Dataset entries

*** Begin section ***

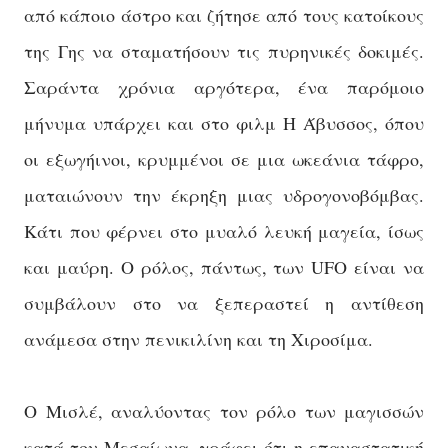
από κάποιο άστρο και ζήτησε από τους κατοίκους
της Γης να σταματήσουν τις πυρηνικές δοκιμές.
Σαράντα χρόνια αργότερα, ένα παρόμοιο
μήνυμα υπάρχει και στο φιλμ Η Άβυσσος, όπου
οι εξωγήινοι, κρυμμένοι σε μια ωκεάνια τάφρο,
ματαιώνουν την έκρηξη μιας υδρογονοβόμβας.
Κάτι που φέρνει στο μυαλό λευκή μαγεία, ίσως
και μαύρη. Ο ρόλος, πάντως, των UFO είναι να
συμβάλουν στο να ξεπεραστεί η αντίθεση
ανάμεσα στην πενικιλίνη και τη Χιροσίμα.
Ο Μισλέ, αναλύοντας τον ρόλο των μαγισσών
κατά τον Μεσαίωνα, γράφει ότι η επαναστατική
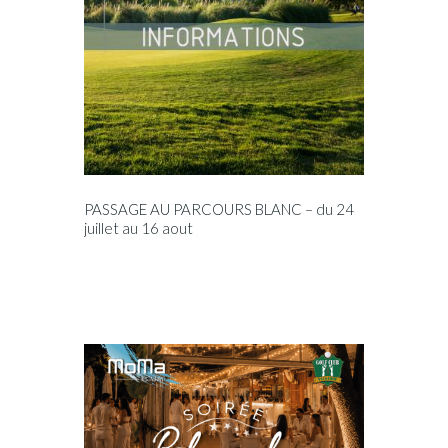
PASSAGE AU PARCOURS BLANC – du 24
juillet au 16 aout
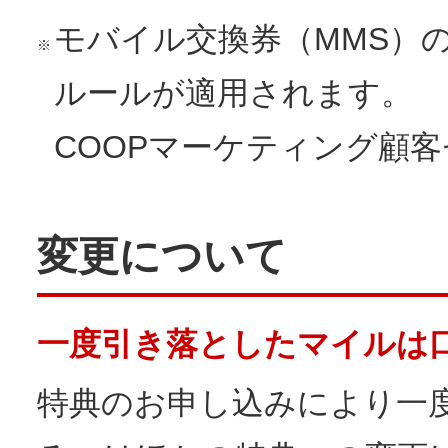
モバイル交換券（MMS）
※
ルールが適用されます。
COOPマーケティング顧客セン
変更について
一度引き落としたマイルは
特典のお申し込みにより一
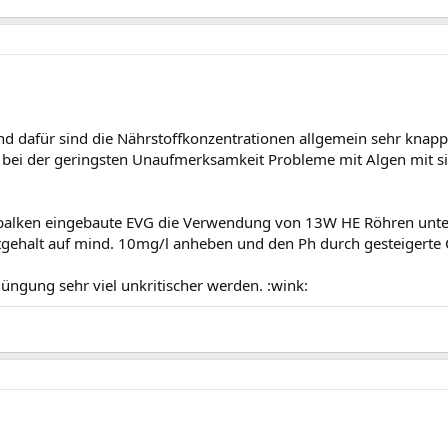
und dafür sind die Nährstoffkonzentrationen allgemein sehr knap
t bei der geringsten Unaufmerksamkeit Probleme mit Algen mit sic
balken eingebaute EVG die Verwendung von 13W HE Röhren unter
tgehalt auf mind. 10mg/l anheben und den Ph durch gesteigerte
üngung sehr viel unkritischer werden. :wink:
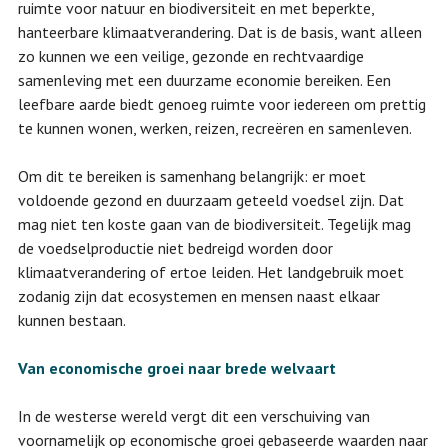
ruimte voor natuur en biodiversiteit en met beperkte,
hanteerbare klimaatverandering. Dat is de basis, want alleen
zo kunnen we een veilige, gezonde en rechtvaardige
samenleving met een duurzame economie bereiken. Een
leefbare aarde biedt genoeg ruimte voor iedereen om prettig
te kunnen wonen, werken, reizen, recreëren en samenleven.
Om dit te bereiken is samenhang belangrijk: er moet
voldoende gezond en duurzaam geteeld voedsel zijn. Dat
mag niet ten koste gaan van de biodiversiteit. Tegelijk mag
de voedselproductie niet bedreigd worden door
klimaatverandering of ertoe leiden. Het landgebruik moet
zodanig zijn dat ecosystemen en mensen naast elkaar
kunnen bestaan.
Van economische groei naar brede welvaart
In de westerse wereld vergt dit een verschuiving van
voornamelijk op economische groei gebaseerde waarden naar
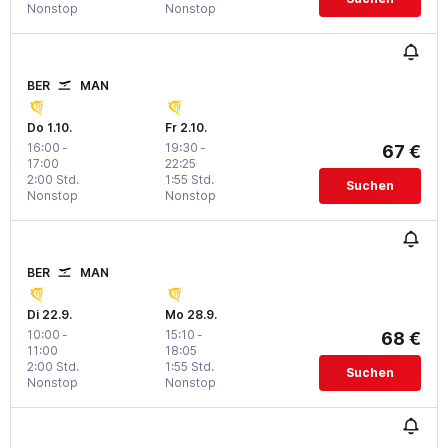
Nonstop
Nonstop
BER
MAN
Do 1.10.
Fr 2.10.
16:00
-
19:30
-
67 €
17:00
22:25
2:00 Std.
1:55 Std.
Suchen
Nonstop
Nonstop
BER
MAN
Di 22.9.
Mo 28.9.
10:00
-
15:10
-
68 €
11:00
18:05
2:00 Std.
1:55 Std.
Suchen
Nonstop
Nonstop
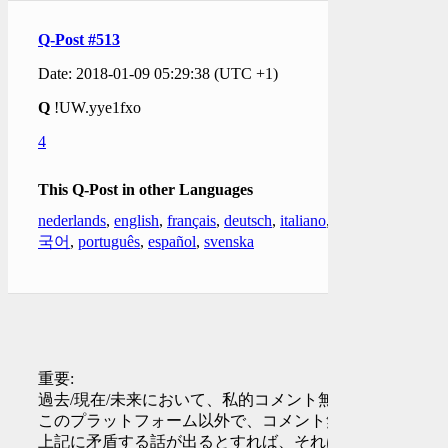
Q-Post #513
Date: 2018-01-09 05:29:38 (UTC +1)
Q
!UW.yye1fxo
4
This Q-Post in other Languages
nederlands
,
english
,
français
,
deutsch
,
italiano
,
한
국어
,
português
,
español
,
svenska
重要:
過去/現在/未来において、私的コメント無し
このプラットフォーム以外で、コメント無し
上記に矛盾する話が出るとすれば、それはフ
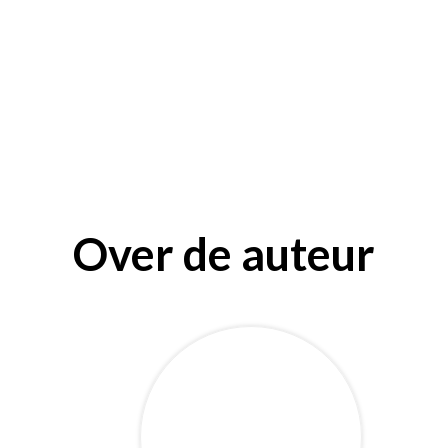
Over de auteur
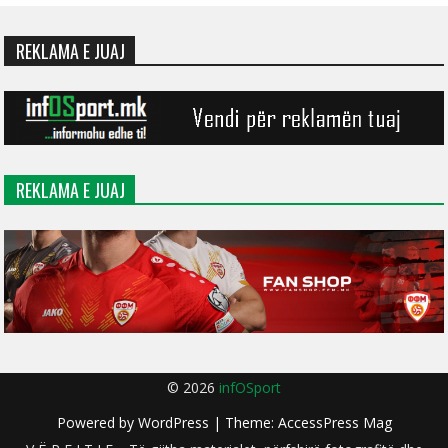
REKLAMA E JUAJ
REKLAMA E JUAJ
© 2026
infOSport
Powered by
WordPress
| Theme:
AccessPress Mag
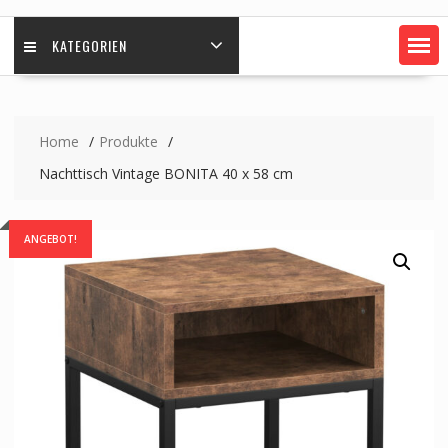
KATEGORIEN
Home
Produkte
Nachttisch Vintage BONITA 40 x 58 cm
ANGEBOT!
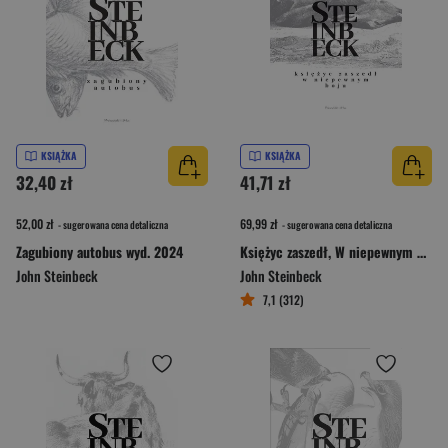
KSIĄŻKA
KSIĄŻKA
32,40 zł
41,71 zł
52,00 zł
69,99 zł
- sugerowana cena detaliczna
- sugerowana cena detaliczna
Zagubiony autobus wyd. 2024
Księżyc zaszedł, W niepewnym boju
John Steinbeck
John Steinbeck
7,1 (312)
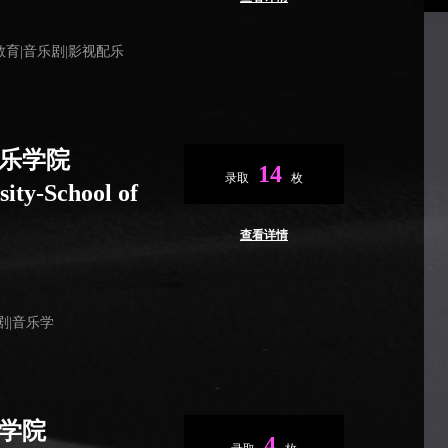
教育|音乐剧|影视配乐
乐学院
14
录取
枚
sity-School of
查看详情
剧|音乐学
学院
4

*** End section ***
*** Begin section ***

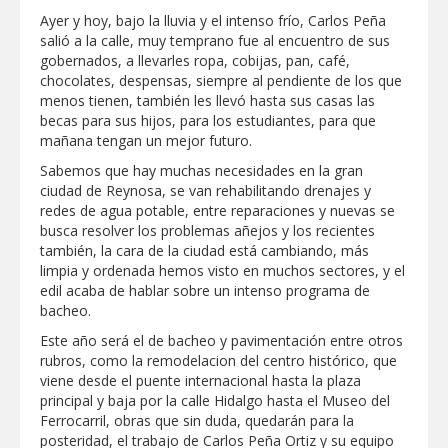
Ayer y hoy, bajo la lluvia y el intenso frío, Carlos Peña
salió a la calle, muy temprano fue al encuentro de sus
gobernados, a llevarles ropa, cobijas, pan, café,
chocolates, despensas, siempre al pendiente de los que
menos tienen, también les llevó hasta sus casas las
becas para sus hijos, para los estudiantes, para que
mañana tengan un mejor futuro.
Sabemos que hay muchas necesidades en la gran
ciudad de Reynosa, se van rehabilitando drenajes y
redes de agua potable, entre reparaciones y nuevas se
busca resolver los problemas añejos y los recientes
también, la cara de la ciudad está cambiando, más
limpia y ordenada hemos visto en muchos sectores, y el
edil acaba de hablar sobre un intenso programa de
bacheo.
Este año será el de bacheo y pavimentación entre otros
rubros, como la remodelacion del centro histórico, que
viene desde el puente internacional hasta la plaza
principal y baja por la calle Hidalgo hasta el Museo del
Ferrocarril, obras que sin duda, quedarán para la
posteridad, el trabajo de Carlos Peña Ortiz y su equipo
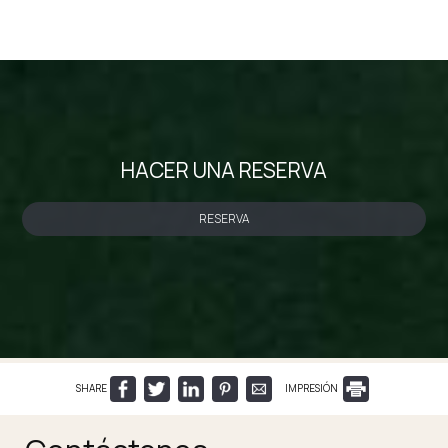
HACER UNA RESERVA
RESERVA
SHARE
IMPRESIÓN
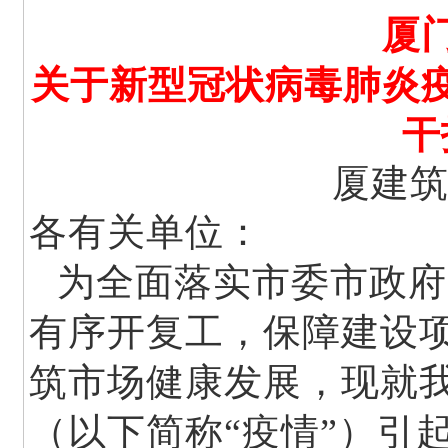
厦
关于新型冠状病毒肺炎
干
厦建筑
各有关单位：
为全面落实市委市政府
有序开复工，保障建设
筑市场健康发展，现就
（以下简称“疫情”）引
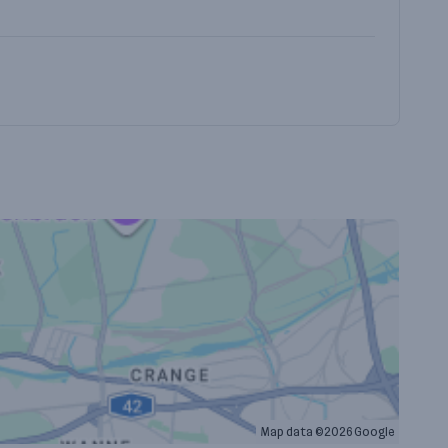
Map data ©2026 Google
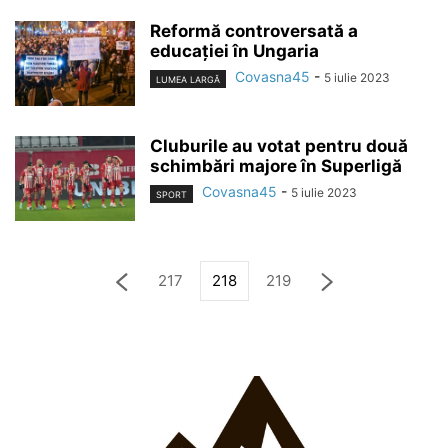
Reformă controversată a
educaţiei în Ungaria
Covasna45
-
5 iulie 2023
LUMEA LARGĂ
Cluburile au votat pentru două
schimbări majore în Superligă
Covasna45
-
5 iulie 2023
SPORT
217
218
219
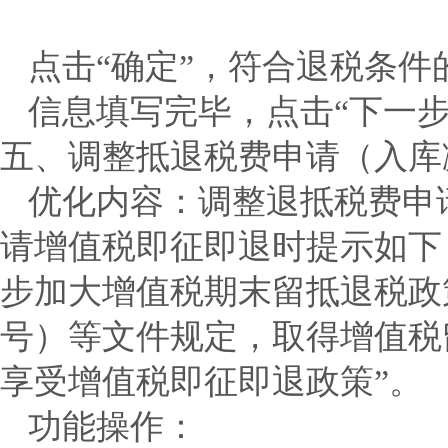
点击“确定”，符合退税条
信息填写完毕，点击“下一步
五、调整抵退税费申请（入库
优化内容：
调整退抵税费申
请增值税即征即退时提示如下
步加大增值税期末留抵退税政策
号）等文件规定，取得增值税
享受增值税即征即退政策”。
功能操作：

*** End section ***

## WHAT IS EXPECTED
From the entries above, copy every line where the word "groei" shows up.

## REPLY
Van economische groei naar brede welvaart
voornamelijk op economische groei gebaseerde waarden naar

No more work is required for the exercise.